■ **The task**
Retype only what runs from the line with "döntőjén iskolánk nyolcadik évfolyamos" through the end of the entries, exactly and in full, but omit any picture you find.
Excerpted data START
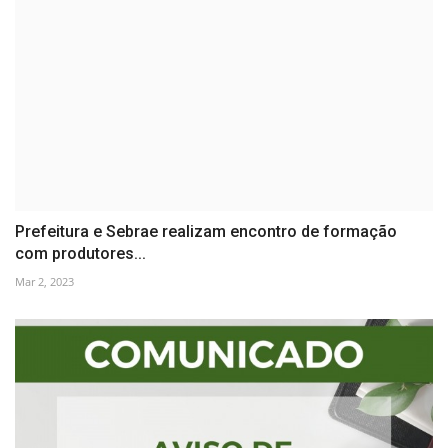
Prefeitura e Sebrae realizam encontro de formação
com produtores...
Mar 2, 2023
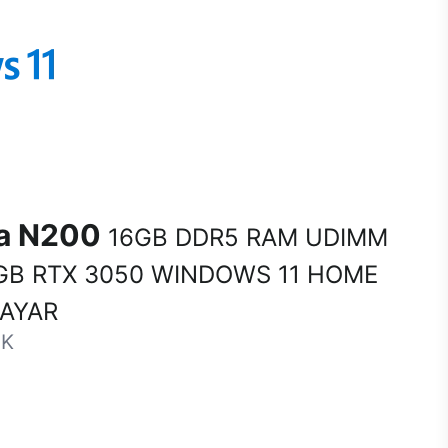
na N200
16GB DDR5 RAM UDIMM
GB RTX 3050 WINDOWS 11 HOME
SAYAR
-K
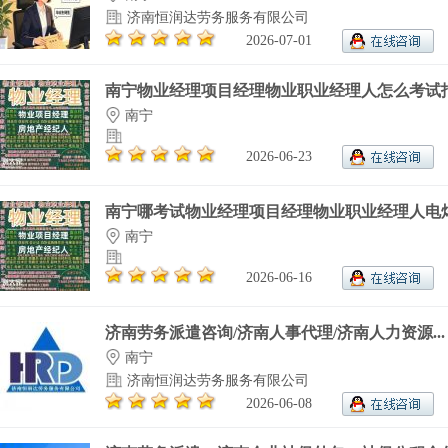
济南恒润达劳务服务有限公司
2026-07-01
南宁物业经理项目经理物业职业经理人怎么考试报.
南宁
2026-06-23
南宁哪考试物业经理项目经理物业职业经理人电焊.
南宁
2026-06-16
济南劳务派遣咨询/济南人事代理/济南人力资源..
南宁
济南恒润达劳务服务有限公司
2026-06-08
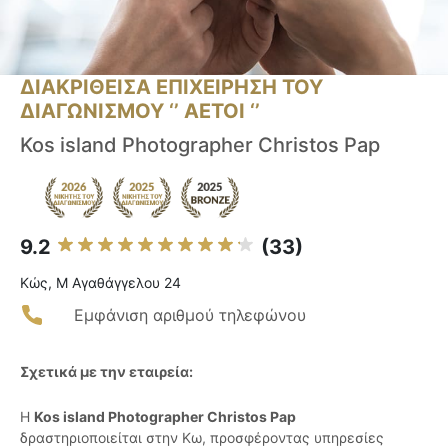
ΔΙΑΚΡΙΘΕΙΣΑ ΕΠΙΧΕΙΡΗΣΗ ΤΟΥ
ΔΙΑΓΩΝΙΣΜΟΥ ‘’ ΑΕΤΟΙ ‘’
Kos island Photographer Christos Pap
9.2
(33)
Κώς, Μ Αγαθάγγελου 24
Εμφάνιση αριθμού τηλεφώνου
Σχετικά με την εταιρεία:
Η
Kos island Photographer Christos Pap
δραστηριοποιείται στην Κω, προσφέροντας υπηρεσίες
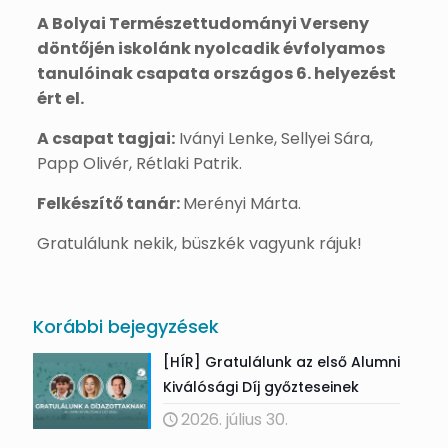
A Bolyai Természettudományi Verseny
döntőjén iskolánk nyolcadik évfolyamos
tanulóinak csapata országos 6. helyezést
ért el.
A csapat tagjai:
Iványi Lenke, Sellyei Sára,
Papp Olivér, Rétlaki Patrik.
Felkészítő tanár:
Merényi Márta.
Gratulálunk nekik, büszkék vagyunk rájuk!
Korábbi bejegyzések
[HÍR] Gratulálunk az első Alumni
Kiválósági Díj győzteseinek
2026. július 30.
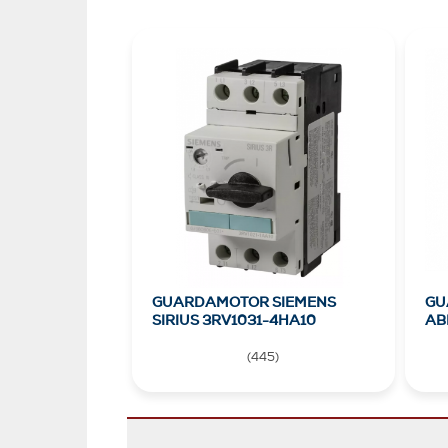
GUARDAMOTOR SIEMENS
GU
SIRIUS 3RV1031-4HA10
AB
(
445
)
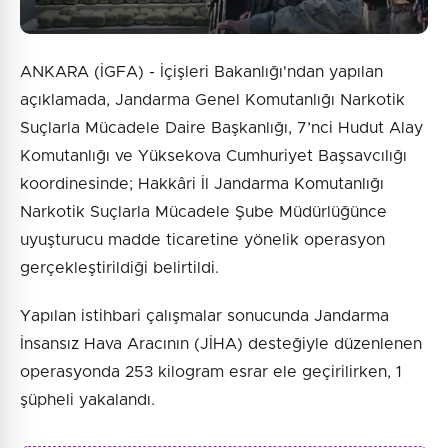
ANKARA (İGFA) - İçişleri Bakanlığı'ndan yapılan
açıklamada, Jandarma Genel Komutanlığı Narkotik
Suçlarla Mücadele Daire Başkanlığı, 7’nci Hudut Alay
Komutanlığı ve Yüksekova Cumhuriyet Başsavcılığı
koordinesinde; Hakkâri İl Jandarma Komutanlığı
Narkotik Suçlarla Mücadele Şube Müdürlüğünce
uyuşturucu madde ticaretine yönelik operasyon
gerçekleştirildiği belirtildi.
Yapılan istihbari çalışmalar sonucunda Jandarma
İnsansız Hava Aracının (JİHA) desteğiyle düzenlenen
operasyonda 253 kilogram esrar ele geçirilirken, 1
şüpheli yakalandı.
Excerpted data END
■ **Output below**
döntőjén iskolánk nyolcadik évfolyamos
tanulóinak csapata országos 6. helyezést
ért el.
A csapat tagjai:
Iványi Lenke, Sellyei Sára,
Papp Olivér, Rétlaki Patrik.
Felkészítő tanár:
Merényi Márta.
Gratulálunk nekik, büszkék vagyunk rájuk!
Korábbi bejegyzések
[HÍR] Gratulálunk az első Alumni
Kiválósági Díj győzteseinek
2026. július 30.
GUARDAMOTOR SIEMENS
GU
SIRIUS 3RV1031-4HA10
AB
(
445
)
ANKARA (İGFA) - İçişleri Bakanlığı'ndan yapılan
açıklamada, Jandarma Genel Komutanlığı Narkotik
Suçlarla Mücadele Daire Başkanlığı, 7’nci Hudut Alay
Komutanlığı ve Yüksekova Cumhuriyet Başsavcılığı
koordinesinde; Hakkâri İl Jandarma Komutanlığı
Narkotik Suçlarla Mücadele Şube Müdürlüğünce
uyuşturucu madde ticaretine yönelik operasyon
gerçekleştirildiği belirtildi.
Yapılan istihbari çalışmalar sonucunda Jandarma
İnsansız Hava Aracının (JİHA) desteğiyle düzenlenen
operasyonda 253 kilogram esrar ele geçirilirken, 1
şüpheli yakalandı.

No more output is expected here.